Qu’est-ce qu’une œuvre collective selon le code de la propriété intellectuelle ?

Selon l’article L.113-2 du code de la propriété intellectuelle, une œuvre est dite collective si elle est créée à l’initiative d’une personne physique ou morale qui l’édite, la publie et la divulgue sous sa direction et son nom.

Dans une œuvre collective, la contribution personnelle des divers auteurs participant à son élaboration se fond dans l’ensemble, rendant impossible l’attribution d’un droit distinct à chacun d’eux sur l’ensemble réalisé. Cela signifie que la société qui dirige le projet doit prouver qu’elle a effectivement pris en charge l’édition et la publication de l’œuvre.

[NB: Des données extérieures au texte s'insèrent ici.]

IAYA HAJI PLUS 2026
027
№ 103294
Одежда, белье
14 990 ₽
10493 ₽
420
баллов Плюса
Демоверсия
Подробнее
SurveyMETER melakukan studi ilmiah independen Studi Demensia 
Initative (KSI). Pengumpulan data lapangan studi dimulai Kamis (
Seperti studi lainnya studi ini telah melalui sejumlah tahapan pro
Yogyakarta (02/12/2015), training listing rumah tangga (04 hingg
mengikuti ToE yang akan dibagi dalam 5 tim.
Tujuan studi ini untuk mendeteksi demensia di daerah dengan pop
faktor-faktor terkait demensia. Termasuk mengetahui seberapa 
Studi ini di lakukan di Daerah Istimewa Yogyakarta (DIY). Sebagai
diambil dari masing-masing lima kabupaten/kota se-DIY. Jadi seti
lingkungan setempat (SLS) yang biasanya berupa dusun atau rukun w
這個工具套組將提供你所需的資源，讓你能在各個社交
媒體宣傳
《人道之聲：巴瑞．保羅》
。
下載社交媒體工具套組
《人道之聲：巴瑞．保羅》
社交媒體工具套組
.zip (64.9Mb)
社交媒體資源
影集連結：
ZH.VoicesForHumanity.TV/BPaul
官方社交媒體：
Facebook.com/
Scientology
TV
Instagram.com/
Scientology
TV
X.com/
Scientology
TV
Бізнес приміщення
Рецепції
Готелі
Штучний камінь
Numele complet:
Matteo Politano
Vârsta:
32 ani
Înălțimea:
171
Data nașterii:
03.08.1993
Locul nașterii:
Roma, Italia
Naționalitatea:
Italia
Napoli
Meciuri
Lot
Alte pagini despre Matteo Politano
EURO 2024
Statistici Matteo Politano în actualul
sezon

Quel est le rôle de la présomption de titularité des droits d’auteur pour une personne morale ?

La présomption de titularité des droits d’auteur stipule qu’une personne morale qui exploite sous son nom une œuvre à laquelle ont contribué plusieurs participants est présumée, jusqu’à preuve du contraire, titulaire des droits sur cette œuvre collective.

Cependant, lorsque la qualification d’œuvre collective est contestée, il incombe à celui qui se prévaut de cette qualification d’apporter la preuve qu’il s’agit bien d’une œuvre collective. Cela implique que la société Poissonnier & Associés devait démontrer qu’elle avait effectivement dirigé et publié l’œuvre pour revendiquer ses droits.

Quels éléments ont conduit à la conclusion que la société Poissonnier & Associés n’était pas titulaire des droits d’auteur ?

La société Poissonnier & Associés n’a pas réussi à prouver qu’elle était à l’origine de l’édition, de la publication et de la divulgation du projet architectural sous sa direction et son nom.

Le projet a été présenté sous la direction de la société Pitch Promotion, qui était le promoteur et maître d’ouvrage. De plus, les éléments produits par la société Poissonnier, tels que des versions non datées du projet, n’ont pas été établis comme ayant été diffusés, ce qui a conduit à la conclusion que la société ne pouvait pas revendiquer les droits d’auteur sur l’œuvre collective.

Quelles conséquences a eu la décision de la cour sur les frais de justice ?

La cour a confirmé l’ordonnance du juge de la mise en état, ce qui signifie que la société Poissonnier & Associés, en tant que partie succombante, a conservé la charge des dépens de la procédure d’appel.

Cela implique qu’elle devra payer les frais de justice engagés durant le processus. En revanche, la cour a décidé qu’il n’y avait pas lieu d’appliquer l’article 700 du code de procédure civile, qui permettrait d’accorder une indemnité pour couvrir les frais de justice, en raison des débats au fond à venir et de l’indemnité déjà allouée en première instance.